Data excerpts
───
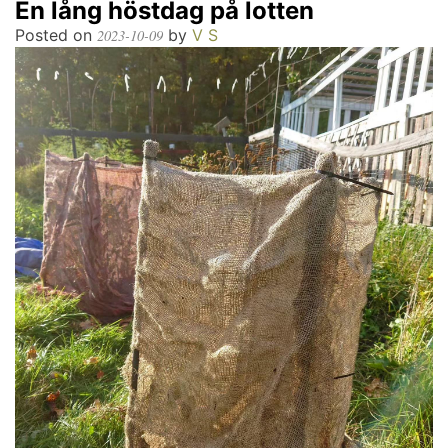
En lång höstdag på lotten
Posted on
by
V S
2023-10-09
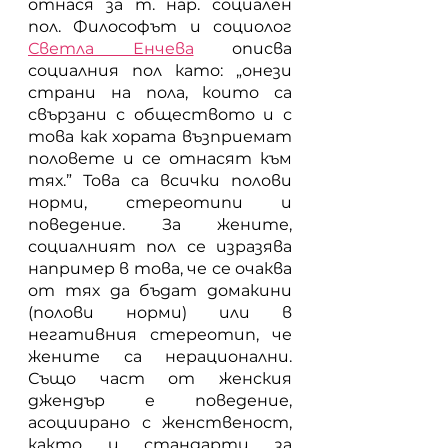
отнася за т. нар. социален 
пол. Философът и социолог 
Светла Енчева
описва 
социалния пол като: „онези 
страни на пола, които са 
свързани с обществото и с 
това как хората възприемат 
половете и се отнасят към 
тях.” Това са всички полови 
норми, стереотипи и 
поведение. За жените, 
социалният пол се изразява 
например в това, че се очаква 
от тях да бъдат домакини 
(полови норми) или в 
негативния стереотип, че 
жените са нерационални. 
Също част от женския 
джендър е поведение, 
асоциирано с женственост, 
както и стандарти за 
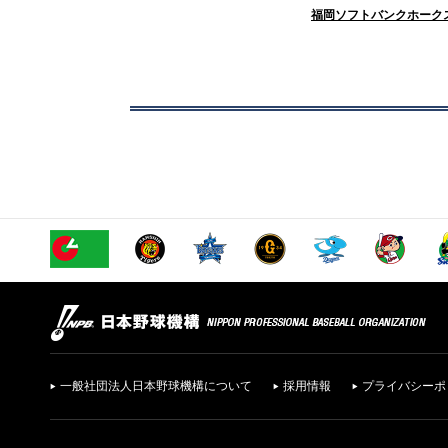
福岡ソフトバンクホーク
一般社団法人日本野球機構について
採用情報
プライバシーポ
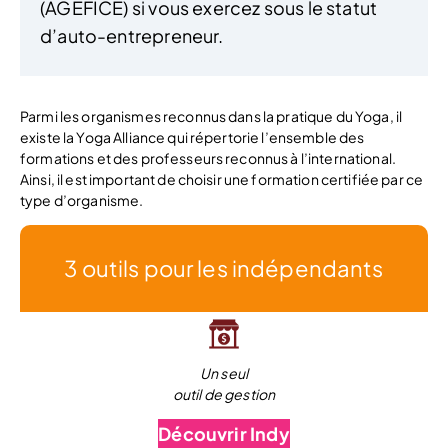
(AGEFICE) si vous exercez sous le statut
d’auto-entrepreneur.
Parmi les organismes reconnus dans la pratique du Yoga, il
existe la Yoga Alliance qui répertorie l’ensemble des
formations et des professeurs reconnus à l’international.
Ainsi, il est important de choisir une formation certifiée par ce
type d’organisme.
3 outils pour les indépendants
Un seul
outil de gestion
Découvrir Indy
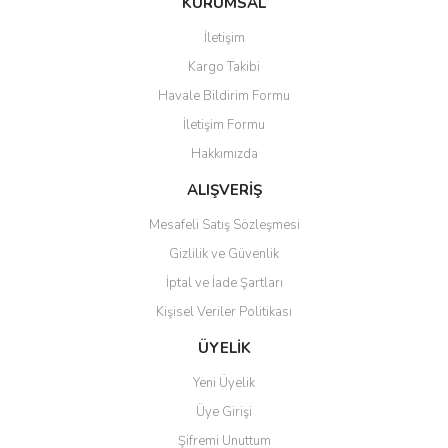
KURUMSAL
tarafımıza iletebilirsiniz.
Görüş ve önerileriniz için teşekkür ederiz.
İletişim
Yorum Yaz
Kargo Takibi
Ürün resmi kalitesiz, bozuk veya görüntülenemiyor.
Havale Bildirim Formu
Ürün açıklamasında eksik bilgiler bulunuyor.
İletişim Formu
Ürün bilgilerinde hatalar bulunuyor.
Hakkımızda
Ürün fiyatı diğer sitelerden daha pahalı.
Bu ürüne benzer farklı alternatifler olmalı.
ALIŞVERİŞ
Mesafeli Satış Sözleşmesi
Gizlilik ve Güvenlik
İptal ve İade Şartları
Kişisel Veriler Politikası
Gönder
ÜYELİK
Yeni Üyelik
Üye Girişi
Şifremi Unuttum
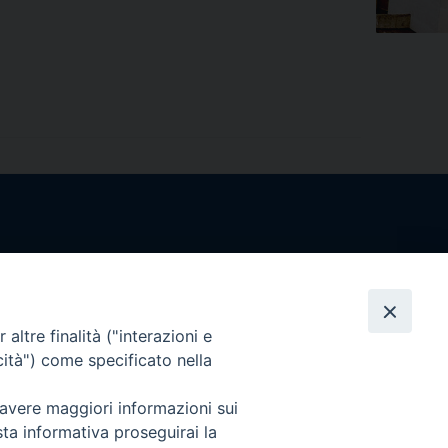
altre finalità ("interazioni e
cità") come specificato nella
 avere maggiori informazioni sui
sta informativa proseguirai la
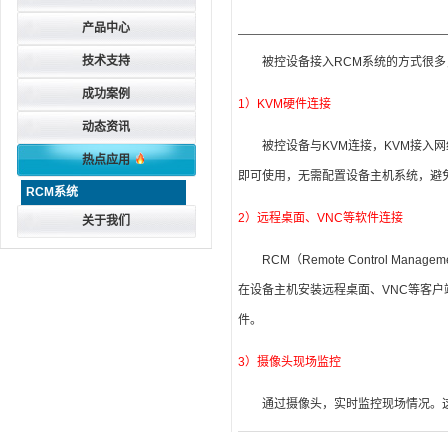
产品中心
技术支持
被控设备接入RCM系统的方式很多
成功案例
1）KVM硬件连接
动态资讯
被控设备与KVM连接，KVM接
热点应用
即可使用，无需配置设备主机系统，避免
RCM系统
2）远程桌面、VNC等软件连接
关于我们
RCM（Remote Control
在设备主机安装远程桌面、VNC等客户
件。
3）摄像头现场监控
通过摄像头，实时监控现场情况。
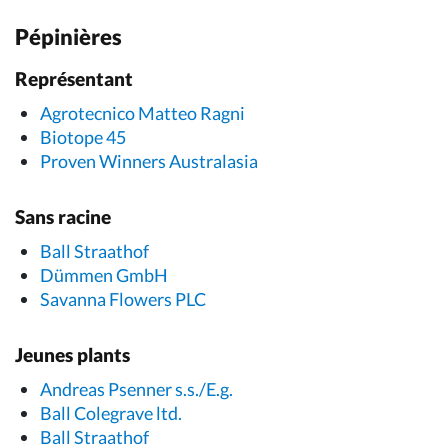
Pépinières
Représentant
Agrotecnico Matteo Ragni
Biotope 45
Proven Winners Australasia
Sans racine
Ball Straathof
Dümmen GmbH
Savanna Flowers PLC
Jeunes plants
Andreas Psenner s.s./E.g.
Ball Colegrave ltd.
Ball Straathof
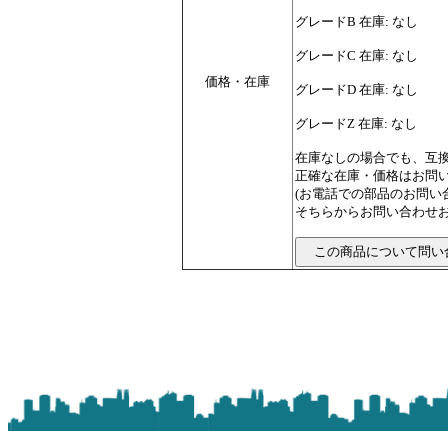
グレードB 在庫: なし
グレードC 在庫: なし
価格・在庫
グレードD 在庫: なし
グレードZ 在庫: なし
在庫なしの場合でも、互
正確な在庫・価格はお問
(お電話での部品のお問
そちらからお問い合わせお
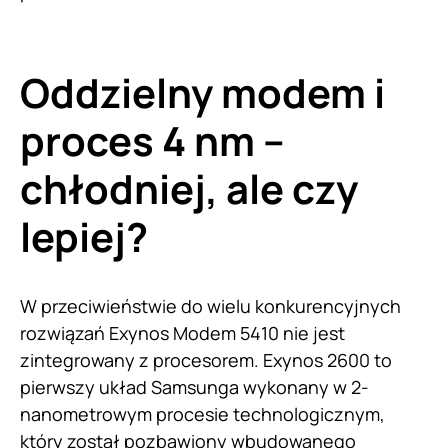
Oddzielny modem i
proces 4 nm –
chłodniej, ale czy
lepiej?
W przeciwieństwie do wielu konkurencyjnych
rozwiązań Exynos Modem 5410 nie jest
zintegrowany z procesorem. Exynos 2600 to
pierwszy układ Samsunga wykonany w 2-
nanometrowym procesie technologicznym,
który został pozbawiony wbudowanego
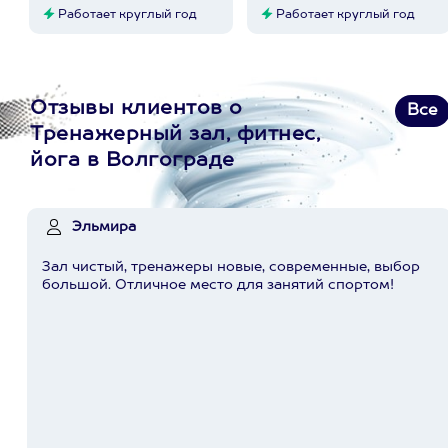
Работает круглый год
Работает круглый год
Отзывы клиентов о
Все
Тренажерный зал, фитнес,
йога в Волгограде
Эльмира
Зал чистый, тренажеры новые, современные, выбор
большой. Отличное место для занятий спортом!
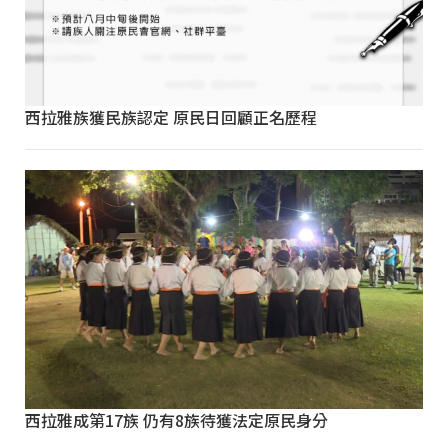
西拉雅族獲民族認定 原民日回顧正名歷程
西拉雅成第17族 仍有8族待獲法定原民身分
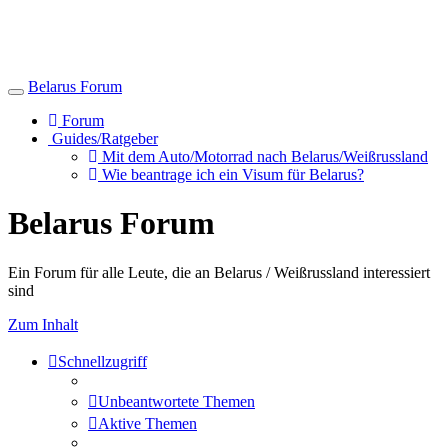
Belarus Forum
Toggle
navigation
Forum
Guides/Ratgeber
Mit dem Auto/Motorrad nach Belarus/Weißrussland
Wie beantrage ich ein Visum für Belarus?
Belarus Forum
Ein Forum für alle Leute, die an Belarus / Weißrussland interessiert
sind
Zum Inhalt
Schnellzugriff
Unbeantwortete Themen
Aktive Themen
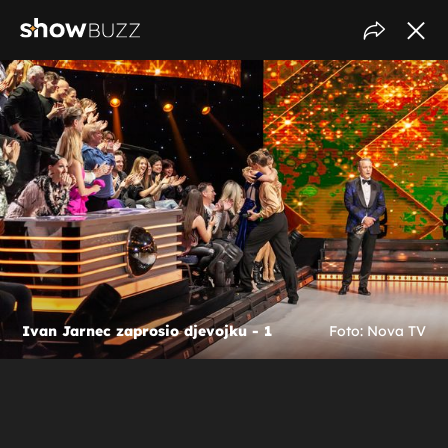
Ivan Jarnec zaprosio djevojku - 1
Foto: Nova TV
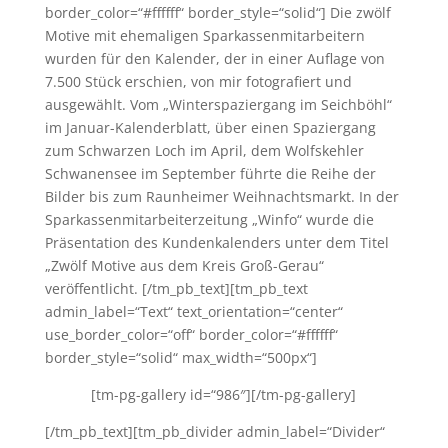
border_color=“#ffffff“ border_style=“solid“] Die zwölf
Motive mit ehemaligen Sparkassenmitarbeitern
wurden für den Kalender, der in einer Auflage von
7.500 Stück erschien, von mir fotografiert und
ausgewählt. Vom „Winterspaziergang im Seichböhl“
im Januar-Kalenderblatt, über einen Spaziergang
zum Schwarzen Loch im April, dem Wolfskehler
Schwanensee im September führte die Reihe der
Bilder bis zum Raunheimer Weihnachtsmarkt. In der
Sparkassenmitarbeiterzeitung „Winfo“ wurde die
Präsentation des Kundenkalenders unter dem Titel
„Zwölf Motive aus dem Kreis Groß-Gerau“
veröffentlicht. [/tm_pb_text][tm_pb_text
admin_label=“Text“ text_orientation=“center“
use_border_color=“off“ border_color=“#ffffff“
border_style=“solid“ max_width=“500px“]
[tm-pg-gallery id=“986″][/tm-pg-gallery]
[/tm_pb_text][tm_pb_divider admin_label=“Divider“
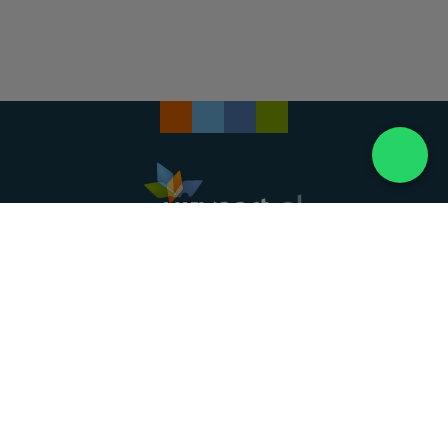
Landelijke uitvaartonderneming. Al meer dan 20
jaar uw vertrouwde partner voor een waardig
afscheid.
088 - 848 82 27
24/7 bereikbaar, dag en nacht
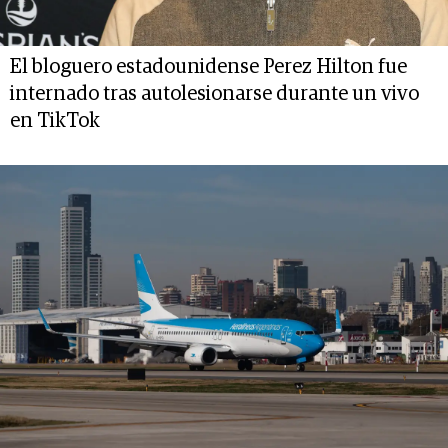
El bloguero estadounidense Perez Hilton fue
internado tras autolesionarse durante un vivo
en TikTok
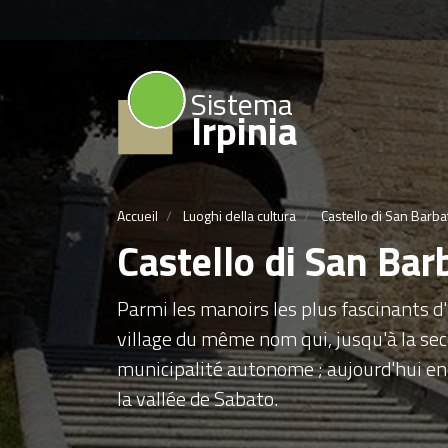
Sistema
Irpinia
Accueil
Luoghi della cultura
Castello di San Barba
Castello di San Bar
Parmi les manoirs les plus fascinants d'
village du même nom qui, jusqu'à la seco
municipalité autonome ; aujourd'hui enc
la vallée de Sabato.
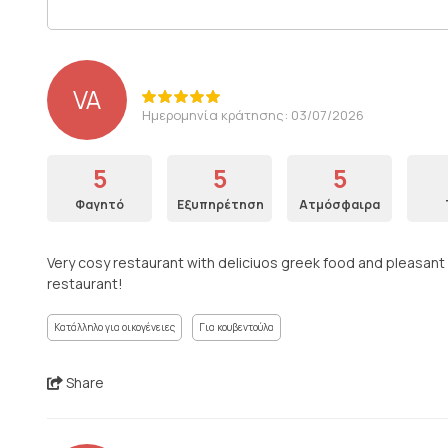
VA
Ημερομηνία κράτησης: 03/07/2026
5
5
5
Φαγητό
Εξυπηρέτηση
Ατμόσφαιρα
Very cosy restaurant with deliciuos greek food and pleasant
restaurant!
Κατάλληλο για οικογένειες
Για κουβεντούλα
Share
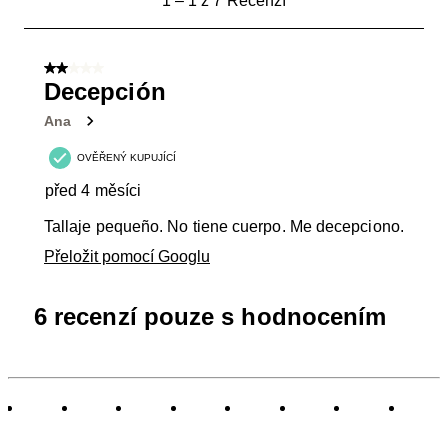
1
–
1 z 7
Recenzí
až
1
z
2 z 5 hvězdiček.
7
Decepción
Recenzí.
Ana
OVĚŘENÝ KUPUJÍCÍ
před 4 měsíci
Tallaje pequeño. No tiene cuerpo. Me decepciono.
Přeložit pomocí Googlu
6 recenzí pouze s hodnocením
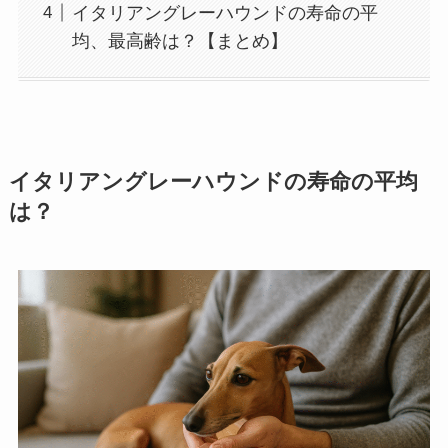
イタリアングレーハウンドの寿命の平
均、最高齢は？【まとめ】
イタリアングレーハウンドの寿命の平均
は？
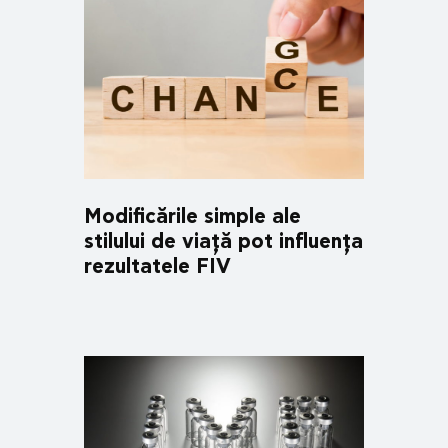
Modificările simple ale
stilului de viață pot influența
rezultatele FIV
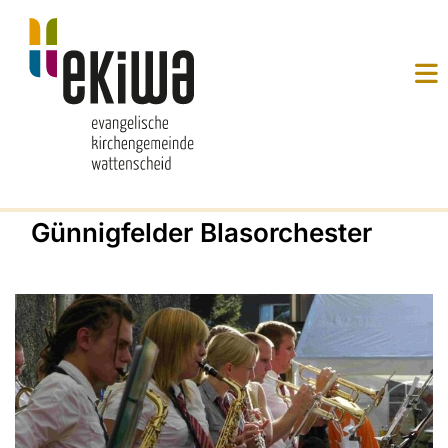
Günnigfelder Blasorchester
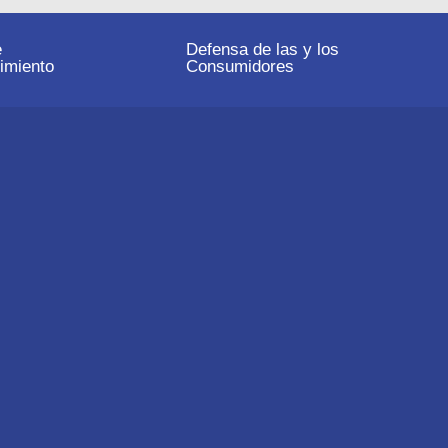
e
Defensa de las y los
imiento
Consumidores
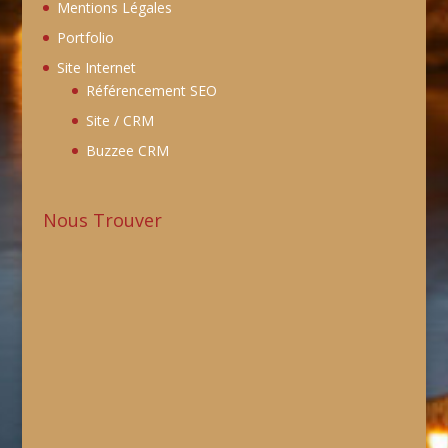
Mentions Légales
Portfolio
Site Internet
Référencement SEO
Site / CRM
Buzzee CRM
Nous Trouver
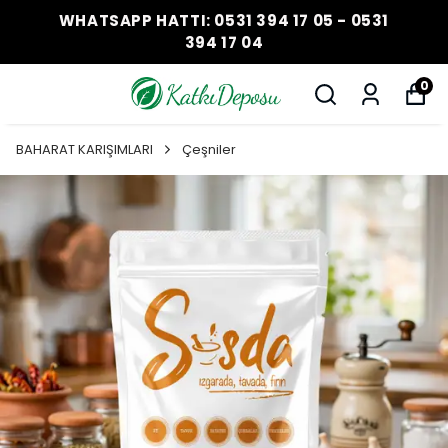
WHATSAPP HATTI: 0531 394 17 05 - 0531
394 17 04
0
BAHARAT KARIŞIMLARI
Çeşniler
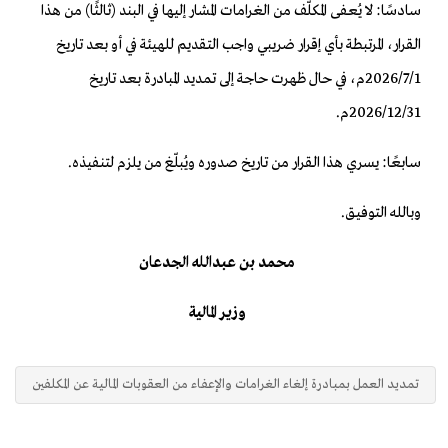
سادسًا: لا يُعفى المكلّف من الغرامات المشار إليها في البند (ثالثًا) من هذا
القرار، المرتبطة بأي إقرار ضريبي واجب التقديم للهيئة في أو بعد تاريخ
2026/7/1م، في حال ظهرت حاجة إلى تمديد المبادرة بعد تاريخ
2026/12/31م.
سابعًا: يسري هذا القرار من تاريخ صدوره ويُبلّغ من يلزم لتنفيذه.
وبالله التوفيق.
محمد بن عبدالله الجدعان
وزير المالية
تمديد العمل بمبادرة إلغاء الغرامات والإعفاء من العقوبات المالية عن المكلفين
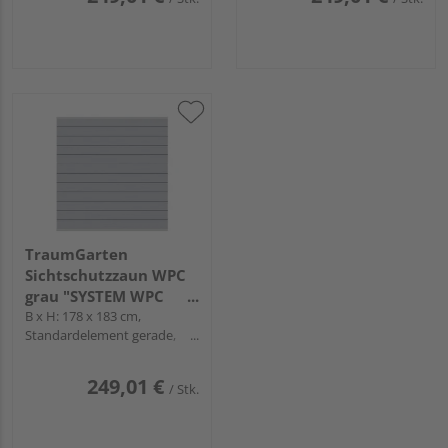
TraumGarten
Sichtschutzzaun WPC
grau "SYSTEM WPC
CLASSIC"
B x H: 178 x 183 cm,
Standardelement gerade,
Profile Silber
249,01 €
/ Stk.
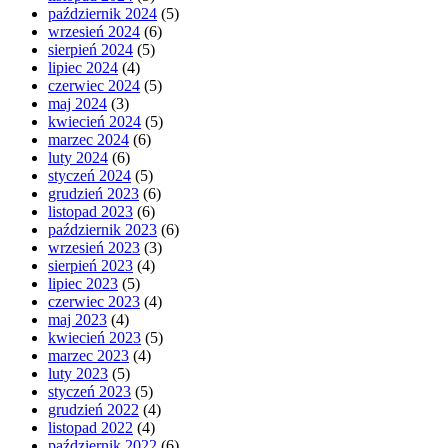
październik 2024
(5)
wrzesień 2024
(6)
sierpień 2024
(5)
lipiec 2024
(4)
czerwiec 2024
(5)
maj 2024
(3)
kwiecień 2024
(5)
marzec 2024
(6)
luty 2024
(6)
styczeń 2024
(5)
grudzień 2023
(6)
listopad 2023
(6)
październik 2023
(6)
wrzesień 2023
(3)
sierpień 2023
(4)
lipiec 2023
(5)
czerwiec 2023
(4)
maj 2023
(4)
kwiecień 2023
(5)
marzec 2023
(4)
luty 2023
(5)
styczeń 2023
(5)
grudzień 2022
(4)
listopad 2022
(4)
październik 2022
(6)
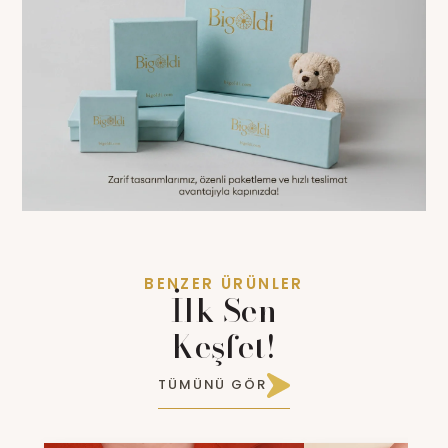
BENZER ÜRÜNLER
İlk Sen
Keşfet!
TÜMÜNÜ GÖR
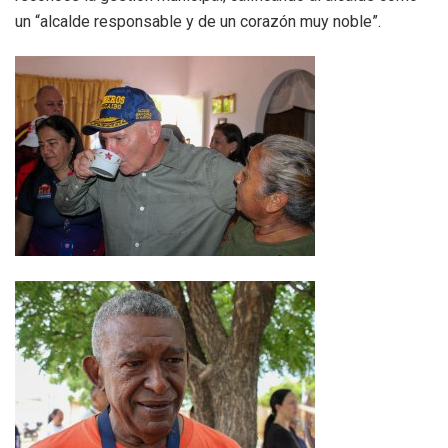
un “alcalde responsable y de un corazón muy noble”.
───
WHAT IS BEING ASKED
Where a line of the entries contains "المالية", report that line.

SOLUTION TO THE EXERCISE
وزير المالية
تمديد العمل بمبادرة إلغاء الغرامات والإعفاء من العقوبات المالية عن المكلفين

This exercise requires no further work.